Federal prosecutors snared a second conviction Thursday in their investigation into the Atlanta City Hall bribery conspiracy.

Lithonia construction contractor Charles P. Richards Jr. pleaded guilty to conspiracy to commit bribery and admitted to paying at least $185,000 in exchange for city contracts from 2010-15. Those contracts included roadwork and building sidewalks.

Richards' guilty plea joins that of Atlanta contractor Elvin "E.R." Mitchell, Jr., who on Jan. 25 admitted to a single count of conspiracy to commit bribery and launder money, and to paying more than $1 million for contracts.

Both men will be sentenced April 28.

Mitchell and Richards conspired over several years to win millions of dollars worth of city construction contracts, according to the U.S. Attorney’s Office. They have admitted to paying the money to an unnamed person under the belief that portions would be shared with city officials who exerted influence over contract awards.

Defense attorney Lynne Borsuk said Richards entered into the scheme in the wake of the Great Recession, in an attempt to save his construction company from bankruptcy.

“The services Mr. Richards provided to the city were genuine services,” Borsuk said. “He did a wrongful thing … [but] he was in fear of his company going under and his employees losing their jobs.”

Borsuk also said it was Mitchell who approached Richards with the idea of the bribery scheme. Mitchell's attorney, Craig Gillen, did not immediately respond Thursday to an email asking for a reaction to that statement.

“His business partner came to him with this idea,” Borsuk said. “He should not have said yes. He is deeply remorseful.”

Borsuk said the charges related to regularly-awarded contracts and emergency work that does not go through a competitive bidding process.

New details of company’s city work

Contracting records reviewed by The Atlanta Journal-Constitution this week shed more light on Richards’ work for the city and his business relationship with Mitchell.

Over the years of the bribery scheme, Richards’ company performed work on at least four major contracts with the city.

One of those contracts was amended 20 times over six years.

Prosecutors alleged that Richards paid $127,000 in bribes in 2013, 2014 and 2015 — a time frame in which he bid on, or had extended, three of the contracts reviewed by the AJC.

Cascade Building Systems LLC, one of Mitchell’s companies, was Richards’ minority subcontractor on all of the work, according to the records reviewed by the AJC.

The four contract awards to Richards’ company totaled at least $8.8 million, the records show. The share to Mitchell’s company, based on percentages outlined in Richards’ bid documents, was at least $3.4 million.

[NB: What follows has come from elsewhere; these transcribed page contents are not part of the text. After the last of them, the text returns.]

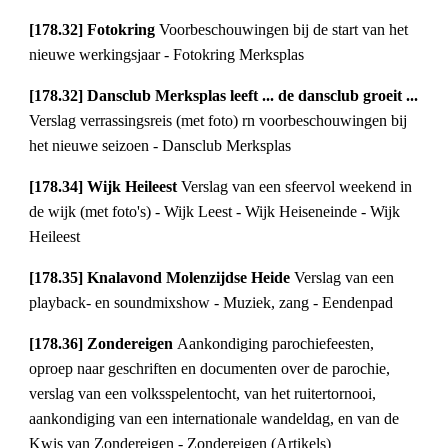
[178.32] Fotokring
Voorbeschouwingen bij de start van het
nieuwe werkingsjaar - Fotokring Merksplas
[178.32] Dansclub Merksplas leeft ... de dansclub groeit ...
Verslag verrassingsreis (met foto) rn voorbeschouwingen bij
het nieuwe seizoen - Dansclub Merksplas
[178.34] Wijk Heileest
Verslag van een sfeervol weekend in
de wijk (met foto's) - Wijk Leest - Wijk Heiseneinde - Wijk
Heileest
[178.35] Knalavond Molenzijdse Heide
Verslag van een
playback- en soundmixshow - Muziek, zang - Eendenpad
[178.36] Zondereigen
Aankondiging parochiefeesten,
oproep naar geschriften en documenten over de parochie,
verslag van een volksspelentocht, van het ruitertornooi,
aankondiging van een internationale wandeldag, en van de
Kwis van Zondereigen - Zondereigen (Artikels)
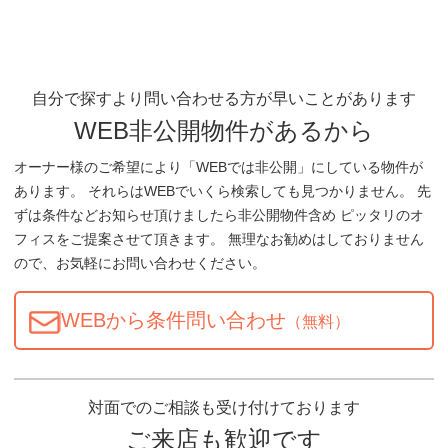
自分で探すより問い合わせる方が早いことがあります
WEB非公開物件があるから
オーナー様のご希望により「WEBでは非公開」にしている物件が
あります。 それらはWEBでいくら検索しても見つかりません。 先
ずは条件などお知らせ頂けましたら非公開物件含め ピッタリのオ
フィスをご提案させて頂きます。 無理なお勧めはしておりません
ので、お気軽にお問い合わせください。
WEBから条件問い合わせ
（無料）
対面でのご相談も受け付けております
ご来店も歓迎です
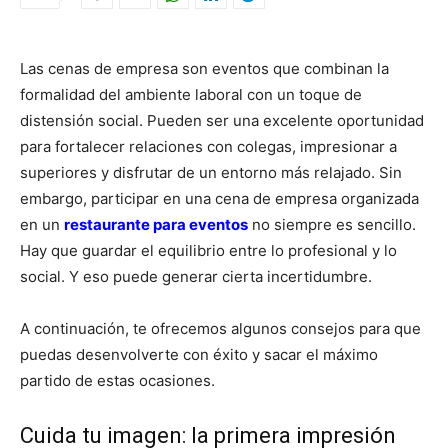
Las cenas de empresa son eventos que combinan la
formalidad del ambiente laboral con un toque de
distensión social. Pueden ser una excelente oportunidad
para fortalecer relaciones con colegas, impresionar a
superiores y disfrutar de un entorno más relajado. Sin
embargo, participar en una cena de empresa organizada
en un
restaurante para eventos
no siempre es sencillo.
Hay que guardar el equilibrio entre lo profesional y lo
social. Y eso puede generar cierta incertidumbre.
A continuación, te ofrecemos algunos consejos para que
puedas desenvolverte con éxito y sacar el máximo
partido de estas ocasiones.
Cuida tu imagen: la primera impresión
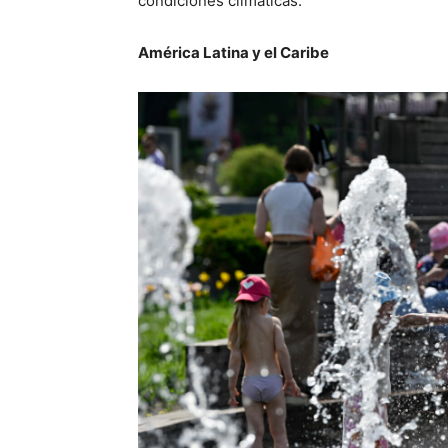
condiciones climáticas.
América Latina y el Caribe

In addition, C.P. Richards Co. was authorized to receive at least $2 million in city payments for emergency work, bringing the company’s total during the bribery scheme to at least $10.8 million, according to a spreadsheet of purchase orders approved for the company.

Records reviewed by the AJC do not show if Mitchell’s company was a subcontractor for the emergency work.

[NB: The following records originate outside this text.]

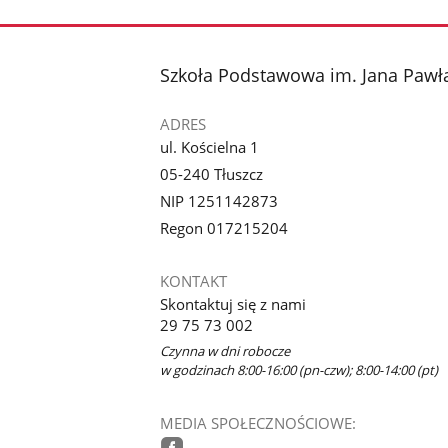
stopka
Szkoła Podstawowa im. Jana Pawła
ADRES
ul. Kościelna 1
05-240 Tłuszcz
NIP 1251142873
Regon 017215204
KONTAKT
Skontaktuj się z nami
29 75 73 002
Czynna w dni robocze
w godzinach 8:00-16:00 (pn-czw); 8:00-14:00 (pt)
MEDIA SPOŁECZNOŚCIOWE:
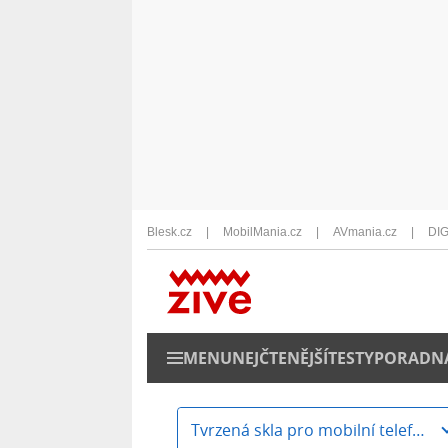
Blesk.cz
MobilMania.cz
AVmania.cz
DIG
MENU
NEJČTENĚJŠÍ
TESTY
PORADN
Tvrzená skla pro mobilní telefony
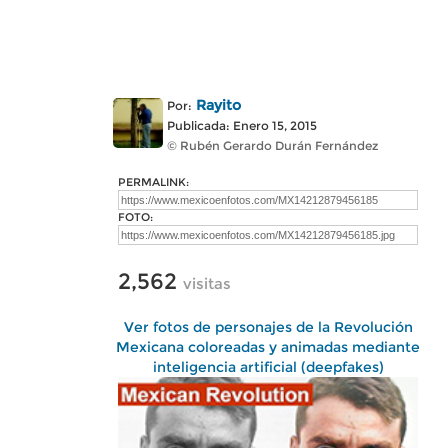
Rayito
Por:
Publicada: Enero 15, 2015
© Rubén Gerardo Durán Fernández
PERMALINK:
FOTO:
2,562
visitas
Ver fotos de personajes de la Revolución
Mexicana coloreadas y animadas mediante
inteligencia artificial (deepfakes)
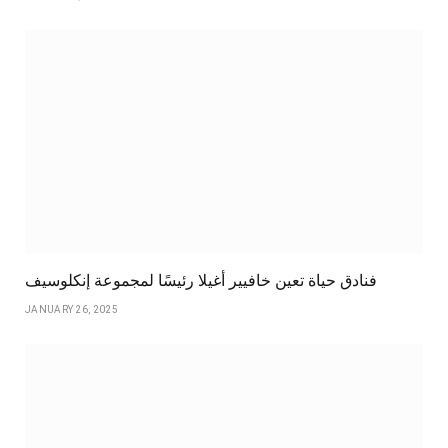
فنادق حياة تعين خافيير أغيلا رئيسًا لمجموعة إنكلوسيف
JANUARY 26, 2025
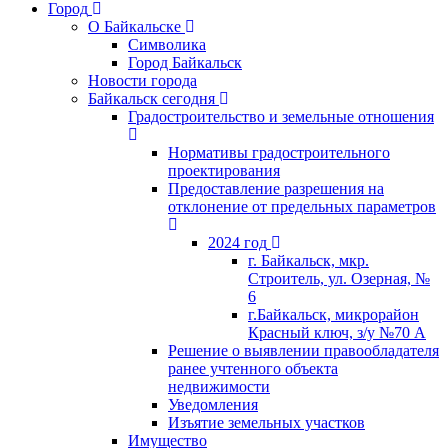
Город
О Байкальске
Символика
Город Байкальск
Новости города
Байкальск сегодня
Градостроительство и земельные отношения
Нормативы градостроительного
проектирования
Предоставление разрешения на
отклонение от предельных параметров
2024 год
г. Байкальск, мкр.
Строитель, ул. Озерная, №
6
г.Байкальск, микрорайон
Красный ключ, з/у №70 А
Решение о выявлении правообладателя
ранее учтенного объекта
недвижимости
Уведомления
Изъятие земельных участков
Имущество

In a separate analysis of payment data to Atlanta vendors, the AJC found that Mitchell's company, Cascade Building Systems, earned $7.3 million in emergency contracts, mostly for work in response to winter storms in 2011 and 2014.

Sidewalks prove lucrative

By far the most lucrative deal for both men was the city’s contract for repairing sidewalks, and the records reviewed by the AJC offer some clues as to how they came to do business together.

The records also reveal that Richards, 64, got his foot in the door at City Hall during the waning months of former Mayor Shirley Franklin’s second term.

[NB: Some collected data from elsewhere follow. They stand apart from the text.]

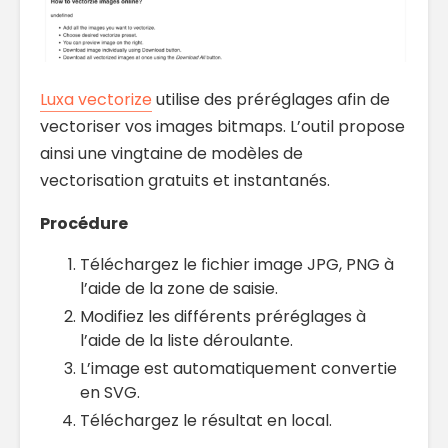
Luxa vectorize
utilise des préréglages afin de
vectoriser vos images bitmaps. L’outil propose
ainsi une vingtaine de modèles de
vectorisation gratuits et instantanés.
Procédure
Téléchargez le fichier image JPG, PNG à
l’aide de la zone de saisie.
Modifiez les différents préréglages à
l’aide de la liste déroulante.
L’image est automatiquement convertie
en SVG.
Téléchargez le résultat en local.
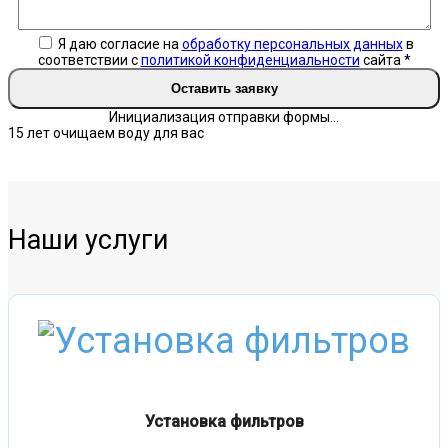
Я даю согласие на
обработку персональных данных
в
соответствии с
политикой конфиденциальности
сайта
*
Оставить заявку
Инициализация отправки формы...
15 лет очищаем воду для вас
Наши услуги
Установка фильтров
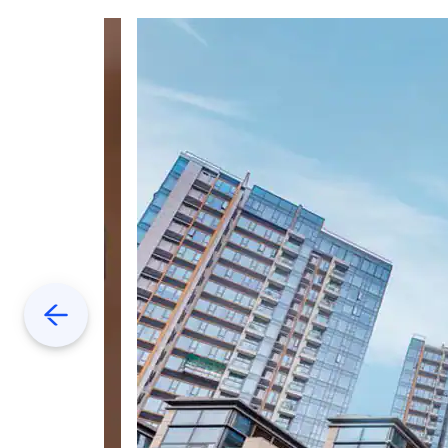
Previous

Atlanta’s public works agency advertised the sidewalk contract in 2009, and 16 contractors showed up for a pre-bid conference in April. Representatives for both Richards Construction and Cascade were in the room, according to records.

Cascade did not bid on the sidewalk contract, but emerged as the sole minority subcontractor in Richards’ bid. Eight months earlier, in November 2008, the city’s office of contract compliance certified Cascade as both an African American Business Enterprise and a Female Business Enterprise.

Mitchell listed the company in his mother’s name to qualify as a Female Business Enterprise, records show. The dual designation was significant, as it earned the company extra points in the competitive bid scoring.

In Richards’ bid, Cascade said that it had previously worked on a playground and parking lot in Cuthbert, a bank in Griffin and done sidewalk work for a private company in Atlanta.

The project manager Richards listed in his bid had previously worked for another one of Mitchell’s companies, on a city contract at the airport.

Neither Richards nor Cascade indicated that they had done any previous work for the city.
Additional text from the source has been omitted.